Now that we have officially emerged from the pandemic, there is a need for quality properties, and we have a heightened preference for liveability. As our priorities adjust, some buyers are willing to pay a bit more for properties with a 'pandemic appeal'; what I mean by this is that buyers want more space and security. However, it will not be the property as is that will need to adhere to these newly acquired needs; a liveable neighbourhood will also play a significant role. Most people now will pay a premium to live, work and play within a 30-minute drive, bike ride or walk from home. I believe they will be searching for business services, schools, shopping centres, sporting and leisure activities and jobs, all within a 30-minute reach. 

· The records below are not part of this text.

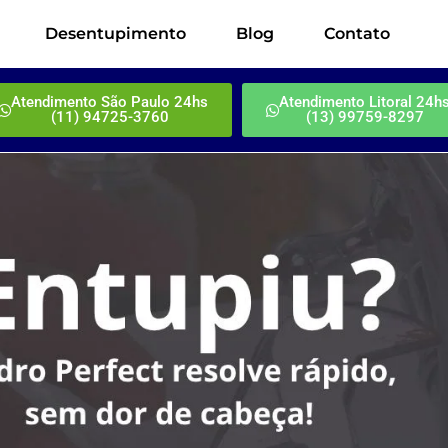
Desentupimento
Blog
Contato
Atendimento São Paulo 24hs
Atendimento Litoral 24h
(11) 94725-3760
(13) 99759-8297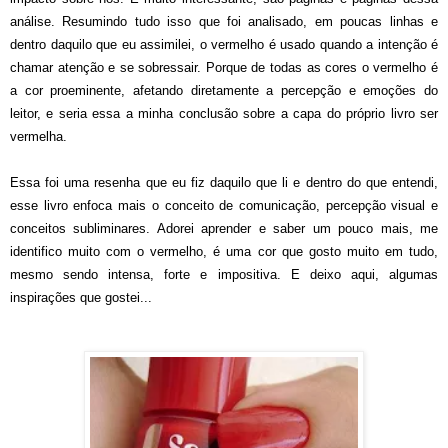
análise. Resumindo tudo isso que foi analisado, em poucas linhas e
dentro daquilo que eu assimilei, o vermelho é usado quando a intenção é
chamar atenção e se sobressair. Porque de todas as cores o vermelho é
a cor proeminente, afetando diretamente a percepção e emoções do
leitor, e seria essa a minha conclusão sobre a capa do próprio livro ser
vermelha.
Essa foi uma resenha que eu fiz daquilo que li e dentro do que entendi,
esse livro enfoca mais o conceito de comunicação, percepção visual e
conceitos subliminares. Adorei aprender e saber um pouco mais, me
identifico muito com o vermelho, é uma cor que gosto muito em tudo,
mesmo sendo intensa, forte e impositiva. E deixo aqui, algumas
inspirações que gostei...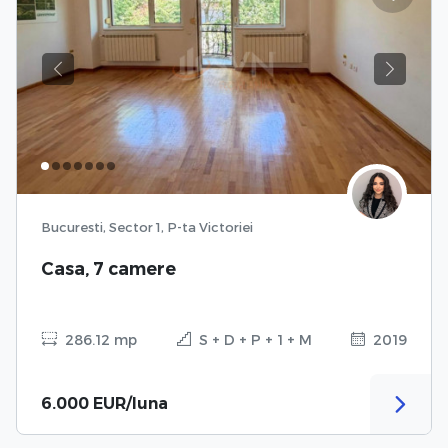
Previous
Next
Bucuresti, Sector 1, P-ta Victoriei
Casa, 7 camere
286.12 mp
S + D + P + 1 + M
2019
6.000 EUR/luna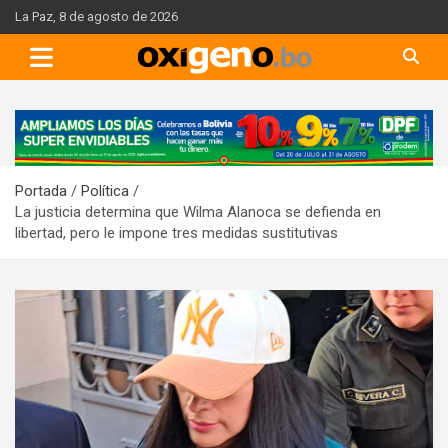
Skip
La Paz, 8 de agosto de 2026
to
content
A
d
v
Portada
Política
e
La justicia determina que Wilma Alanoca se defienda en
r
libertad, pero le impone tres medidas sustitutivas
t
i
s
e
m
e
n
t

Residents of neighbourhoods, especially Cremorne, appreciate the ability to support local businesses, socialise within the community, be involved with schools, and enjoy local parks and sporting grounds. 

Last year when home values climbed not only in Cremorne but around the country, the media kept emphasising that we were in a property boom. The consequence was that emotions got high and fear of missing out was a frequent concept around the property market. Now that, generally speaking, the surge in our property market has slowed down, buyers are becoming fussier. There are still more buyers interested in A-Grade homes and investment-grade properties than properties for sale which will construct the market price moving forward. 

Some of the unrestricted buyers have pulled out of the market, but some people still need to upsize, downsize and require new homes due to marriage or divorce, whatever it may be, so property markets will always keep on. As you may have seen, the latest statistics show over $28 billion of finance was approved in September 2022, meaning new buyers are in the market. 

If you take away consumer sentiment, the housing and budget fundamentals are very sound. The surge in equity has been extraordinary for most property investors and homeowners, the career market is strong, and Sydney mortgage lapses are very low. 

I recommend that if you're in a financially sound position, you should not try and time the market but buy while others are sitting on the fence. 

Think about it:

  • There is not much competition around.

  • You have more time to conduct research and do your due diligence.

  • You will have the upper hand in negotiations.